With this in mind, one could simply solve the problem extremely quick:

extension CollectionType  
{  
    func safeIndex(i:Int) -> Self.Generator.Element?  
    {  
        let collectionCount = Int(self.count.toIntMax())  
        guard !self.isEmpty && collectionCount > abs(i) else  
        {  
            return nil  
        }

        for t in self.enumerate()  
        {  
            if t.index == i  
            {  
                return t.element  
            }  
        }

        return nil  
    }  
}

With this quick and albeit dirty code, we’ve now ensured that if anything conforms to CollectionType and its elements are accessed via safeIndex(i:Int) — an exception will never be thrown via index out of bounds:

let ar = [1,2,3,4]

print(ar.safeIndex(1)) //Optional 2  
print(ar.safeIndex(88)) //Nil  
print(ar.safeIndex(-34)) //Nil

Due to extending CollectionType, and not Array, one could even do this:

let arbitraryExample = ["Key":1]

arbitraryExample.keys.safeIndex(939449) //Yup, nil, but no exception

or this…

let aSet = Set(ar)

print(aSet.safeIndex(1)) //Will return an Optional Int  
print(aSet.safeIndex(-21)) //Nil

Even though, as we’ve seen, order is meaningless in Set, we are still able to do this due to extending a protocol and not just a certain type.

The Reflection

Stop to think about this for a moment. How would you have attacked this in Objective-C? It would take a much higher degree of effort and code to produce the same amount of reach as we’ve done here using one protocol extension.

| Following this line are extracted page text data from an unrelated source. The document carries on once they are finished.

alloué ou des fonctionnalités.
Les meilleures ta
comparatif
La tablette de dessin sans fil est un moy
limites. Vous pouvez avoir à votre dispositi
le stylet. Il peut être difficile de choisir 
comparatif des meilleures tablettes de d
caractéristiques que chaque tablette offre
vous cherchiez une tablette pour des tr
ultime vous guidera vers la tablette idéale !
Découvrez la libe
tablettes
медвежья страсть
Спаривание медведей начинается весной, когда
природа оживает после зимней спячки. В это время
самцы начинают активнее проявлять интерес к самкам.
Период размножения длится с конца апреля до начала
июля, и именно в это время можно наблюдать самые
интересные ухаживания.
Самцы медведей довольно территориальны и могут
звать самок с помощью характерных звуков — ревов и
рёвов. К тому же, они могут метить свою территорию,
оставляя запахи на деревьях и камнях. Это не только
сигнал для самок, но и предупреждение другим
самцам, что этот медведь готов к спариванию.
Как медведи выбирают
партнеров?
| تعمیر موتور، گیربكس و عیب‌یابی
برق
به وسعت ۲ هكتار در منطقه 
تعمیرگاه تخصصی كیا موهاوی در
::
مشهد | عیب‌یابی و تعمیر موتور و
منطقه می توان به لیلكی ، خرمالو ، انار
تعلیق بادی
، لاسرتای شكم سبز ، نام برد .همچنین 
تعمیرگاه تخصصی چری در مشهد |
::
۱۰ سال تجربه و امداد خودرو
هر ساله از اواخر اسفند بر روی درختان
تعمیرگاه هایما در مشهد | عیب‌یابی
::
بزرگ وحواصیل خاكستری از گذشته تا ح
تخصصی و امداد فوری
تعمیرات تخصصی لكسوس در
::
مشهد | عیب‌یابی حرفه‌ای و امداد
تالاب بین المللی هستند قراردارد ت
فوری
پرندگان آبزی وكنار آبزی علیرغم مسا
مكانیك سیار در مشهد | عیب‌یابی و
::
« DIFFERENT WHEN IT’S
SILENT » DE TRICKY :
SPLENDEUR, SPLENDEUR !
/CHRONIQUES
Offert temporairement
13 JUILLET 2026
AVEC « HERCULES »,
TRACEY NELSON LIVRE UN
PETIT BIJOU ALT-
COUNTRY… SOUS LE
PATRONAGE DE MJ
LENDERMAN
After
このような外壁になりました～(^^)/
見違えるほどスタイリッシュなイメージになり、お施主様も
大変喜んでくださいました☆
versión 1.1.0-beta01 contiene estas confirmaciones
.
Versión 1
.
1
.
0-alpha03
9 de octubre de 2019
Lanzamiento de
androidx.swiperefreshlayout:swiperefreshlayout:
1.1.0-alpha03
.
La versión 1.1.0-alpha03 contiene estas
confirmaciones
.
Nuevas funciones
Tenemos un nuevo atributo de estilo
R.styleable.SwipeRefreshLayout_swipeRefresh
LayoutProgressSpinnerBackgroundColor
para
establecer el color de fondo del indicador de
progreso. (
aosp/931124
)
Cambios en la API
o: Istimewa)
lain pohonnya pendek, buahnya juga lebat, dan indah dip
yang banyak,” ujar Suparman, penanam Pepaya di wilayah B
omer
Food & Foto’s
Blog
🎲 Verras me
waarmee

If you’ve been around to see Swift evolve from V1 to V2, you’ve already seen all of the time protocol extensions must’ve saved Cupertino & friends ©. For example, the functional aspects of Swift used to be housed in global functions:

let dibFirstRelease = contains(["Spend Stack", "Halo Timer"], {  
    $0 == "Spend Stack"  
})

They had a problem here. In Swift 2, it made sense to move these types of functions to belong to collection types themselves, not as a global function. And they did that (trivially) using protocol extensions.

So, instead of rewriting several collections, or using inheritance — they added contains() to everything conforming to SequenceType by writing the implementation just once! By adding the function to SequenceType — it’s allowed us to write the code like this:

let dibFirstRelease = ["Spend Stack", "Halo Timer"].contains({  
    $0.appName == "Spend Stack"  
})

Let that sink in. Apple refactored a massive amount of code with minimal effort using protocol extensions. Bravo.

Wrapping Up

I think I’m certainly not alone when we all watched the (now legendary) WWDC15 session covering protocol oriented programming and left a little confused at the everyday application of it. It was definitely asserting that we take a much less traveled path when it comes to how we construct our software.

It took time, but I’ve seen firsthand how much time protocol extensions can save. And it’s not just that either — you can add sweeping changes to one’s codebase using this method. When you identify a time to use it, it really produces a warm feeling deep inside your hardened, cold software engineer heart.